- Problem to solve -
Give again, word for word, each line below starting at the one that contains "Москве индекс составляет" and ending at the one that contains "развернулся рынок? Потому что в".

Transcribed page contents
-- -- --
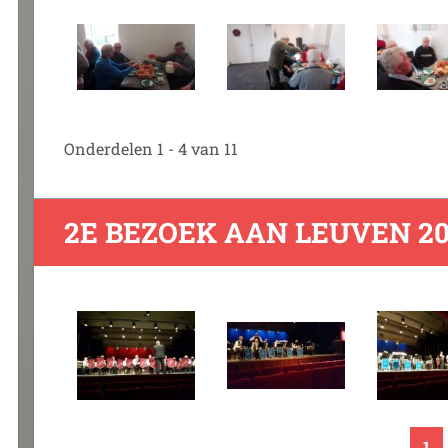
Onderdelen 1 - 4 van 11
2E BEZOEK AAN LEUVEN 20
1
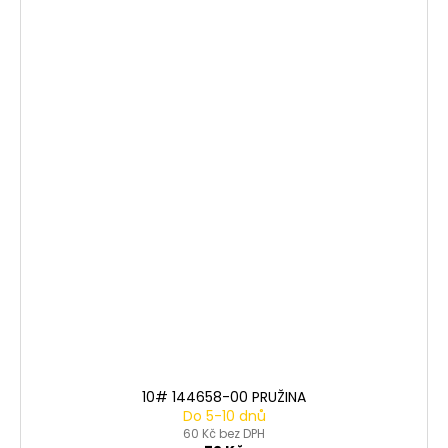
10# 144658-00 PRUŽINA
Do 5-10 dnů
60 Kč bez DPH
-- -- --
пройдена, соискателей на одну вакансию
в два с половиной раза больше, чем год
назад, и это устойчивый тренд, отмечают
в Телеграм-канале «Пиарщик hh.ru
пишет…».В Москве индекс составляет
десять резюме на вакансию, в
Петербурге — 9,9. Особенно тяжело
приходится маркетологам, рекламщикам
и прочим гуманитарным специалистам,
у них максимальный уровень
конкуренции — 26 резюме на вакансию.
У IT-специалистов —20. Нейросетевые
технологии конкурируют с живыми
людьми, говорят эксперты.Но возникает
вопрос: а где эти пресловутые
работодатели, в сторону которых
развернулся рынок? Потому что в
-- -- --
- Output of the exercise -
пишет…».В Москве индекс составляет
десять резюме на вакансию, в
Петербурге — 9,9. Особенно тяжело
приходится маркетологам, рекламщикам
и прочим гуманитарным специалистам,
у них максимальный уровень
конкуренции — 26 резюме на вакансию.
У IT-специалистов —20. Нейросетевые
технологии конкурируют с живыми
людьми, говорят эксперты.Но возникает
вопрос: а где эти пресловутые
работодатели, в сторону которых
развернулся рынок? Потому что в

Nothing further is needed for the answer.